Are animals moving in a scale-specific or a scale-free manner? Are they toggling between these modes under different environmental conditions (basically represented by the Lévy flight foraging hypothesis)? This theme has emerged as a hot potato, which does not seem to cool down anytime soon.
For example, Andy Reynolds’ recently replied to no less than nine (!) responses to his recent paper on this topic. The following reference provides an overview:
Reynolds, A. 2015. Venturing beyond the Lévy flight foraging hypothesis: Reply to comments on “Liberating Lévy walk research from the shackles of optimal foraging”. Physics of Life Reviews 14:115–119.
In my book I summarize elements of the debate on scale-free space use, and put it in context of the parallel processing (PP) conjecture. PP is conceptualized as representing the ceiling in the Scaling Cube, which I briefly described in another post.
In the present post, however, I want to draw the attention to another interesting paper:
Breed et al. 2014. Apparent power-law distributions in animal movements can arise from intraspecific interactions. J. R. Soc. Interface 12: 20140927.
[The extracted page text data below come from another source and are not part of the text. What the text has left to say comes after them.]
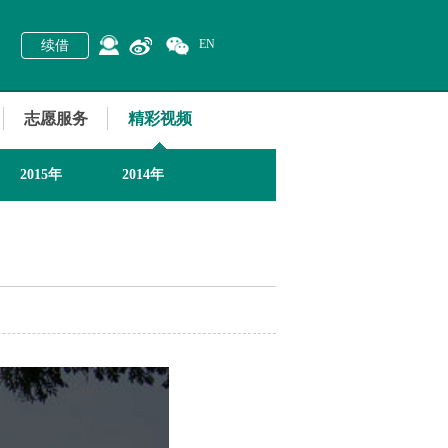
EN
续借
志愿服务
精彩视频
2015年
2014年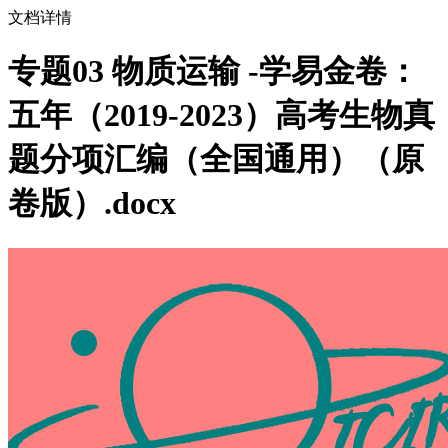
文档详情
专题03 物质运输 -学易金卷：
五年（2019-2023）高考生物真
题分项汇编（全国通用）（原
卷版）.docx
Females of the two butterfly species Baltimore checkerspot and Taylor’s checkerspot were tracked during foraging and other activities, and their locations were collected every 15-20 seconds. The authors provide a very thorough statistical analysis of the respective distributions of step lengths (fix-to-fix lengths during the constant sampling interval). They conclude that these individuals are not performing scale-free (i.e., Lévy-like) movement but a mixture of scale-specific movement bouts with different parameter characteristics. Such “composite walks” imply in this case a superposition of two exponential functions for the pooled step length distribution with different mean step lengths. Consider area-restricted search (the classic ARS model) as an analogy, often referred to as toggling between intensive and extensive moves. However, in the present scenario the more extended type of moves were frequently triggered by harassment by males. The total distribution of both types of movement may then give the wrong impression of a “fat tail”, which is considered an indication of scale-free (power law) movement.
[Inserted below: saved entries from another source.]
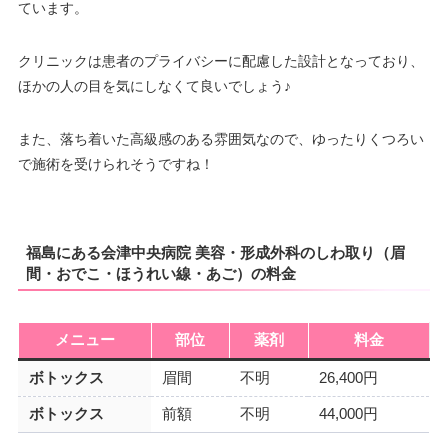
ています。
駐車場
提携駐車場有
月
火
水
木
金
土
日
祝
クリニックは患者のプライバシーに配慮した設計となっており、
–
–
–
–
–
–
–
–
ほかの人の目を気にしなくて良いでしょう♪
月
火
水
木
金
土
日
祝
–
–
–
–
–
–
–
–
また、落ち着いた高級感のある雰囲気なので、ゆったりくつろい
で施術を受けられそうですね！
福島にある会津中央病院 美容・形成外科のしわ取り（眉
間・おでこ・ほうれい線・あご）の料金
メニュー
部位
薬剤
料金
ボトックス
眉間
不明
26,400円
ボトックス
前額
不明
44,000円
This work is a very nice and well executed study, which will probably ignite some responses. The potato will be kept warm. Here are my own preliminary thoughts on the results and conclusions in Breed et al. (2014):
- The authors have chosen to analyze the entire distribution of step lengths, including the relatively high frequency of very small ones. They argue sensibly for their choice: “…short steps were not attributable to observation error and they are numerically important. Thus, we could not justify ignoring some or all of these short steps—often fitting procedures have excluded the shorter steps and only fit the distribution tails.” (p4). My comment to this choice: butterflies can be expected to have spent a considerable amount of time sucking nectar during short displacements (calculated as the distance between successive moves at 15-20 sec. intervals). Such episodes are obviously less dominant during medium and longer range displacements. In other words, the animals may on average have spent a disproportionally smaller part of available time on actual locomotion during intervals with small displacements. Consequently, the number of short steps may then tend to be inflated during periods when the individual is moving slowly, relative to when it is moving faster, when measured at a fixed time scale. This may lead to artificially increased statistical weight of the smallest step lengths and thus to a stronger support for a two-phased kind of scale-specific moves (composite random walk) relative to – for example – power law (Lévy-like) movement.
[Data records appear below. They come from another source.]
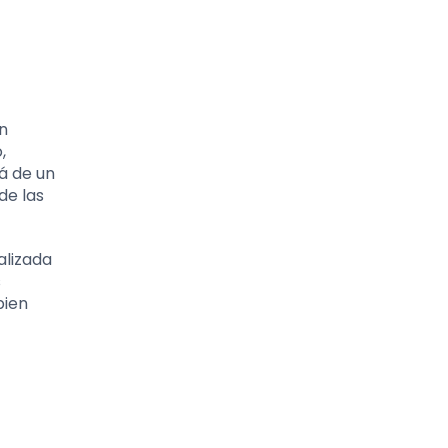
un
,
á de un
de las
alizada
s
bien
- This effect could perhaps easily be adjusted for? If – for example – the butterflies on average spent x% of the time nectar-feeding during displacements belonging in a given distribution bin, the number of steps in this bin could artificially be reduced by x% (random removal) prior to performing the statistical analysis. If x is substantially larger for small-step bins than for larger bins such an adjustment may be critically important.
- A long-lasting challenge with respect to differentiating between a composite random walk and a true scale-free walk is the fact that the former may easily appear scale-free in statistical tests if the exponential function parameters and the respective components’ frequency of occurrence are “tuned” towards fitting a scale-free distribution of steps (Benhamou, S. 2007. How many animals really do the Lévy walk? Ecology 88: 1962-1969). However, in my book I summarize two very simple methods to distinguish a composite walk – “a Lévy walk in disguise” – from a true scale-free walk; the coarse-graining method (Gautestad, A. O. 2013. Animal space use: Distinguishing a two-level superposition of scale-specific walks from scale-free Lévy walk. Oikos 122: 612-620) and the parallel shift method (Gautestad, A. O. 2012. Brownian motion or Lévy walk? Stepping towards an extended statistical mechanics for animal locomotion. Journal of the Royal Society Interface 9: 2332-2340). More statistically sophisticated methods have also been proposed (Auger-Methe et al. 2015. Differentiating the Lévy walk from a composite correlated random walk. Methods in Ecology and Evolution 6: 1179–118). However, a prerequisite for applying these tests is a large data set, particularly since the coarse-graining method and the parallel shift method depends on studying the distribution of step lengths as the sampling interval is varied (in practice, the original set of relocations is sub-sampled). This requirement probably exclude the application of these tests on the present material, where each series is relatively short (still impressive from a field ecologist’s perspective, I may add).